Computer Science and Engineering Department, University of Connecticut, Storrs, CT, USA.
Department of Molecular & Cell Biology, University of Connecticut, Storrs, CT, USA.
BMC Bioinformatics. 2019 Jan 18;20(1):40. doi: 10.1186/s12859-019-2599-6.
The analysis of single-cell RNA sequencing (scRNAseq) data plays an important role in understanding the intrinsic and extrinsic cellular processes in biological and biomedical research. One significant effort in this area is the detection of differentially expressed (DE) genes. scRNAseq data, however, are highly heterogeneous and have a large number of zero counts, which introduces challenges in detecting DE genes. Addressing these challenges requires employing new approaches beyond the conventional ones, which are based on a nonzero difference in average expression. Several methods have been developed for differential gene expression analysis of scRNAseq data. To provide guidance on choosing an appropriate tool or developing a new one, it is necessary to evaluate and compare the performance of differential gene expression analysis methods for scRNAseq data.
In this study, we conducted a comprehensive evaluation of the performance of eleven differential gene expression analysis software tools, which are designed for scRNAseq data or can be applied to them.
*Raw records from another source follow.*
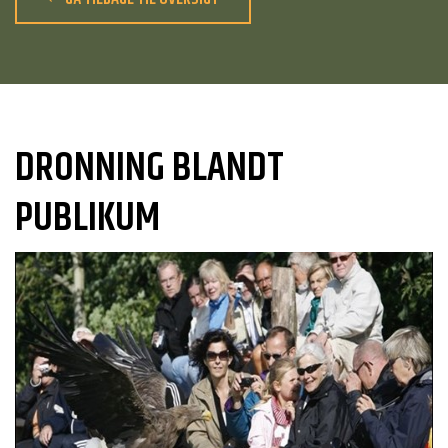
DRONNING BLANDT
PUBLIKUM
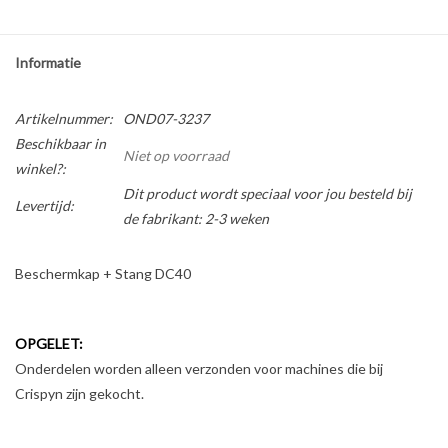
Informatie
Artikelnummer:
OND07-3237
Beschikbaar in
Niet op voorraad
winkel?:
Dit product wordt speciaal voor jou besteld bij
Levertijd:
de fabrikant: 2-3 weken
Beschermkap + Stang DC40
OPGELET:
Onderdelen worden alleen verzonden voor machines die bij
Crispyn zijn gekocht.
We used simulated and real data to evaluate the accuracy and precision of detection. Using simulated data, we investigated the effect of sample size on the detection accuracy of the tools. Using real data, we examined the agreement among the tools in identifying DE genes, the run time of the tools, and the biological relevance of the detected DE genes.
In general, agreement among the tools in calling DE genes is not high. There is a trade-off between true-positive rates and the precision of calling DE genes. Methods with higher true positive rates tend to show low precision due to their introducing false positives, whereas methods with high precision show low true positive rates due to identifying few DE genes. We observed that current methods designed for scRNAseq data do not tend to show better performance compared to methods designed for bulk RNAseq data. Data multimodality and abundance of zero read counts are the main characteristics of scRNAseq data, which play important roles in the performance of differential gene expression analysis methods and need to be considered in terms of the development of new methods.
单细胞 RNA 测序(scRNAseq)数据分析在理解生物和生物医学研究中内在和外在的细胞过程中起着重要作用。在这个领域的一个重要工作是检测差异表达(DE)基因。然而,scRNAseq 数据高度异质且具有大量零计数,这给检测 DE 基因带来了挑战。要解决这些挑战,需要采用超越传统方法的新方法,传统方法基于平均表达的非零差异。已经开发了几种用于 scRNAseq 数据差异基因表达分析的方法。为了提供选择合适工具或开发新工具的指导,有必要评估和比较 scRNAseq 数据差异基因表达分析方法的性能。
在这项研究中,我们对十一种用于 scRNAseq 数据的差异基因表达分析软件工具的性能进行了全面评估,这些工具是专为 scRNAseq 数据设计的,或者可以应用于 scRNAseq 数据。我们使用模拟和真实数据来评估检测的准确性和精度。使用模拟数据,我们研究了样本量对工具检测准确性的影响。使用真实数据,我们检查了工具在识别 DE 基因方面的一致性、工具的运行时间以及检测到的 DE 基因的生物学相关性。
一般来说,工具在调用 DE 基因方面的一致性不高。在调用 DE 基因的真阳性率和精度之间存在权衡。具有较高真阳性率的方法由于引入了假阳性而往往精度较低,而具有较高精度的方法由于识别的 DE 基因较少而真阳性率较低。我们观察到,为 scRNAseq 数据设计的当前方法并不倾向于比为批量 RNAseq 数据设计的方法表现出更好的性能。数据多模态性和大量零读计数是 scRNAseq 数据的主要特征,它们在差异基因表达分析方法的性能中起着重要作用,需要在新方法的开发中加以考虑。